🤖 AI Summary
AED models suffer from decoding order disorder in long-form speech recognition due to the absence of explicit positional awareness in acoustic encoding: segment-wise training forces reliance on local acoustic cues for frame positioning, which vanish under long inputs; moreover, permutation-invariant key-value arrangements in cross-attention impair sequence ordering capability. This paper proposes a segmented attention mechanism addressing these issues via four synergistic components: (1) explicit absolute position injection, (2) long-context acoustic modeling training, (3) segment-level semantic alignment, and (4) concatenative autoregressive decoding. It is the first work to bridge the performance gap between continuous and segmented speech encoding within the Transformer architecture. The approach significantly improves end-to-end autoregressive transcription accuracy for long-form speech and eliminates boundary errors inherent in conventional segmentation-based processing.
📝 Abstract
We address the fundamental incompatibility of attention-based encoder-decoder (AED) models with long-form acoustic encodings.

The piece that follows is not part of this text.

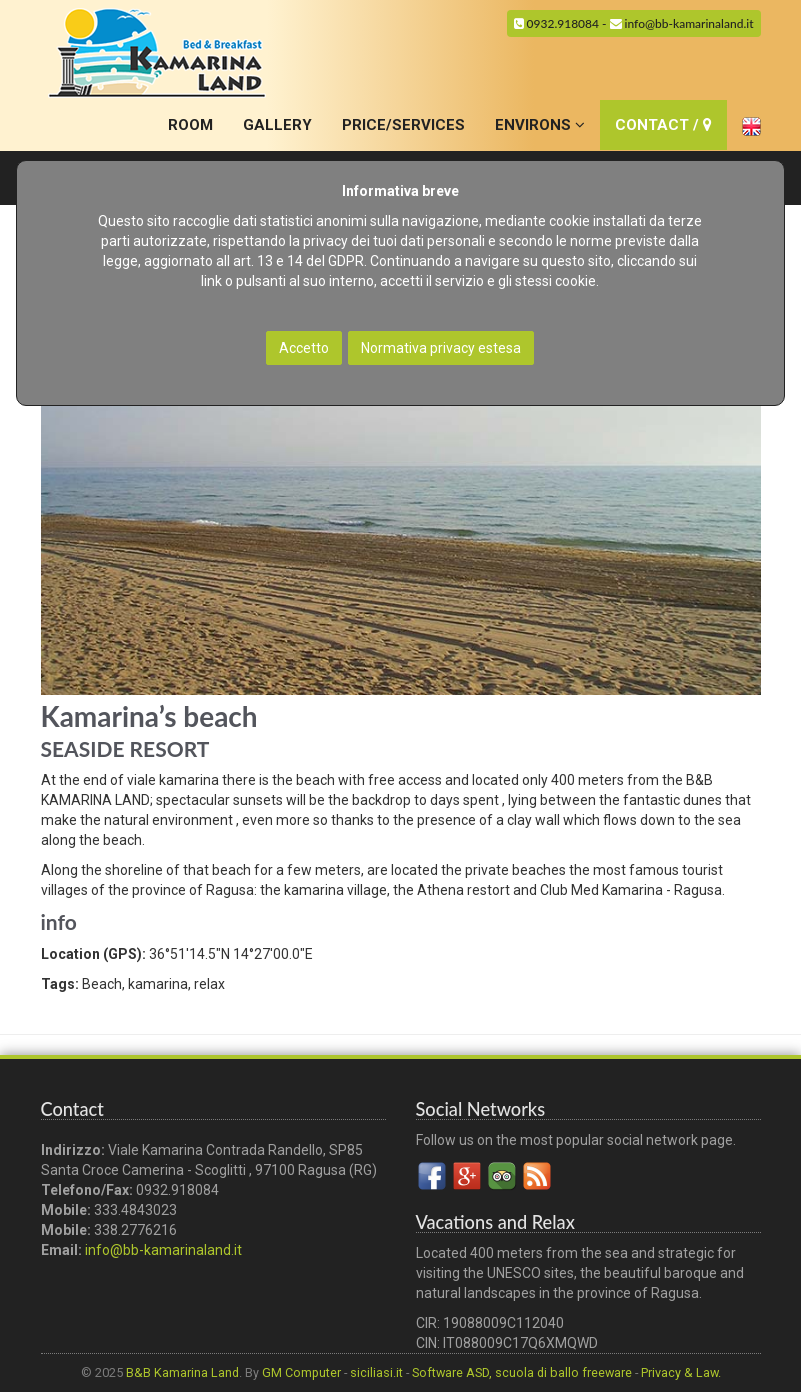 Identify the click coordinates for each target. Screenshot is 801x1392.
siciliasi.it (376, 1372)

AED models trained on segmented utterances learn to encode absolute frame positions by exploiting limited acoustic context beyond segment boundaries, but fail to generalize when decoding long-form segments where these cues vanish. The model loses ability to order acoustic encodings due to permutation invariance of keys and values in cross-attention. We propose four modifications: (1) injecting explicit absolute positional encodings into cross-attention for each decoded segment, (2) long-form training with extended acoustic context to eliminate implicit absolute position encoding, (3) segment concatenation to cover diverse segmentations needed during training, and (4) semantic segmentation to align AED-decoded segments with training segments. We show these modifications close the accuracy gap between continuous and segmented acoustic encodings, enabling auto-regressive use of the attention decoder.